No fue difícil restablecer la intimidad de los dos amigos, en la misma relación y grado que antes. Después de unas horas de soledad, el joven clérigo sintió que el desorden de sus nervios le había precipitado en una explosión indecorosa de su carácter, y que no había nada en las palabras del médico que pudiera excusarla o atenuarla. En realidad, le dejaba pasmado la violencia con que había rechazado al bondadoso anciano, que se había limitado, como era su deber, a darle consejos que, por otro lado, él mismo le había pedido expresamente. Con esta sensación de remordimiento, no tardó mucho en darle toda clase de excusas, rogando a su amigo que siguiese prodigándole unos cuidados que, si bien no habían conseguido devolverle la salud, con toda probabilidad habían sido medios para prolongar su débil existencia hasta entonces. Roger Chillingworth admitió en el acto las excusas, y continuó con la supervisión médica del pastor, haciendo cuanto podía, con la mejor buena fe; pero, una vez concluida la visita profesional, salía siempre del departamento del enfermo con una sonrisa misteriosa y enigmática en los labios. Esa expresión, que no era visible en presencia de Mr. Dimmesdale, se hacía plenamente evidente en cuanto el médico cruzaba los umbrales.
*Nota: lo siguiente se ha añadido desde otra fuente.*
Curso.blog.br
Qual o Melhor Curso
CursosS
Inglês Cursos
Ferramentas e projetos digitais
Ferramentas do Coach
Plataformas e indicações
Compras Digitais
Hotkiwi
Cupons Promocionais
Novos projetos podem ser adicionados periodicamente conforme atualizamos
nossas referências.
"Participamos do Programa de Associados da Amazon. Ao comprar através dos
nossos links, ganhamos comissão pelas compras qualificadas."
—¡Qué caso tan raro! —decía entre dientes—. ¡Es preciso que llegue hasta el fondo! ¡Qué extraña concordancia la de ese cuerpo y su alma! ¡Aunque sólo sea por el bien de la medicina, he de buscar la causa hasta el fondo!
No mucho después de la escena que acabamos de relatar sucedió que el reverendo Mr. Dimmesdale cayó, a la hora del mediodía y sin que se diera cuenta, en un profundísimo sopor, estando sentado en su silla con un gran volumen de negros caracteres abierto delante de él sobre la mesa. Tal vez era una obra de mucha solvencia perteneciente a la soporífera escuela de la literatura. Lo más sorprendente era la profunda pesadez del sueño del pastor, sobre todo porque era una de esas personas cuyo sueño, normalmente, es ligero, irregular y fácil de alterar, como un pajarillo que brinca en una rama. Hasta tal punto se había ido su espíritu a lejanías insólitas que no se movió en la silla cuando el viejo Roger Chillingworth, sin ninguna precaución extraordinaria, entró en el cuarto. El médico avanzó directamente hacia su paciente, le puso la mano sobre el pecho y le arrancó el hábito que, hasta entonces, siempre le había ocultado, incluso a ojos profesionales.
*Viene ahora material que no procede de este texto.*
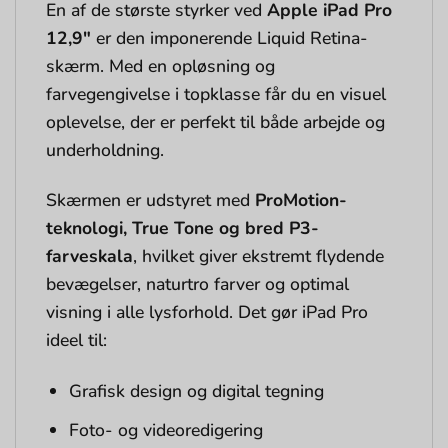
En af de største styrker ved
Apple iPad Pro
12,9″
er den imponerende Liquid Retina-
skærm. Med en opløsning og
farvegengivelse i topklasse får du en visuel
oplevelse, der er perfekt til både arbejde og
underholdning.
Skærmen er udstyret med
ProMotion-
teknologi, True Tone og bred P3-
farveskala
, hvilket giver ekstremt flydende
bevægelser, naturtro farver og optimal
visning i alle lysforhold. Det gør iPad Pro
ideel til:
Grafisk design og digital tegning
Foto- og videoredigering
Entonces, en efecto, Mr. Dimmesdale se estremeció y se movió ligeramente.
Tras una breve pausa, el médico se marchó.
¡Pero qué mirada de asombro, alegría y horror era la suya! ¡Qué éxtasis espantoso! ¡Tan espantoso como si fuera demasiado grande para expresarlo sólo con los ojos y los rasgos de la cara, y por eso reventase en toda la fealdad de su figura y se hiciese desenfrenadamente manifiesto en los extravagantes gestos con que alzaba sus brazos hacia el techo y con que pateaba el suelo! Si alguien hubiese visto al viejo Roger Chillingworth en ese momento de su éxtasis, no habría tenido necesidad de preguntar cómo se comporta el mismo Satanás cuando un alma preciosa se pierde para el cielo y se gana para su reino.
¡Pero lo que diferenciaba el éxtasis del médico y el de Satanás era el asombro pasmoso que había en él!